Pope pardons ex-butler who leaked documents

In this photo taken Wednesday, May, 23, 2012, Pope Benedict XVI, flanked by his private secretary Georg Gaenswein, top left, and his butler Paolo Gabriele arrives at St. Peter's square at the Vatican for a general audience. / AP Photo/Andrew Medichini

VATICAN CITY Pope Benedict XVI on Saturday granted his former butler a Christmas pardon for stealing the pontiff's private papers and leaking them to a journalist, one of the gravest Vatican security breaches in recent times.



The pope met for 15 minutes with Paolo Gabriele in the prison where the ex-butler was serving his sentence for the theft. Gabriele was subsequently freed and returned to his Vatican City apartment where he lived with his wife and three children.



The Vatican said he would not continue living or working in the Vatican, but that it "intends to offer him the possibility to serenely restart his life together with his family."



The Vatican spokesman, the Rev. Federico Lombardi, said the pope's meeting with Gabriele was "intense" and "personal," noting that Gabriele and the pope had worked together closely for six years.


The pardon closes a painful and embarrassing chapter for the Vatican, capping a sensational, Hollywood-like scandal that exposed power struggles, intrigue and allegations of corruption and homosexual liaisons in the highest levels of the Catholic Church.

Gabriele, a 46-year-old father of three, was arrested May 23 after Vatican police found what they called an "enormous" stash of papal documents in his Vatican City apartment. He was convicted of aggravated theft by a Vatican tribunal on Oct. 6 and has been serving his 18-month sentence in the Vatican police barracks.

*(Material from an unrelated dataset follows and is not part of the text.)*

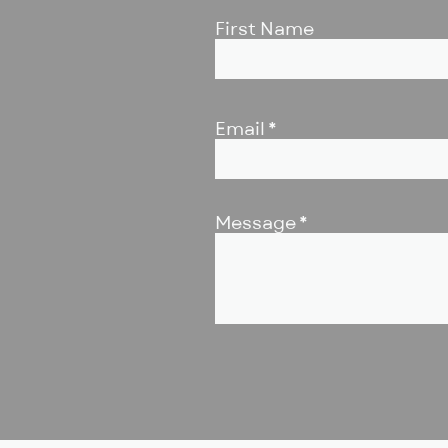
First Name
Email
Message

He told Vatican investigators he gave the documents to Italian journalist Gianluigi Nuzzi because he thought the 85-year-old pope wasn't being informed of the "evil and corruption" in the Vatican and thought that exposing it publicly would put the church back on the right track.

The publication of the leaked documents, first on Italian television then in Nuzzi's book "His Holiness: Pope Benedict XVI's Secret Papers" convulsed the Vatican all year, a devastating betrayal of the pope from within his papal family that exposed the unseemly side of the Catholic Church's governance.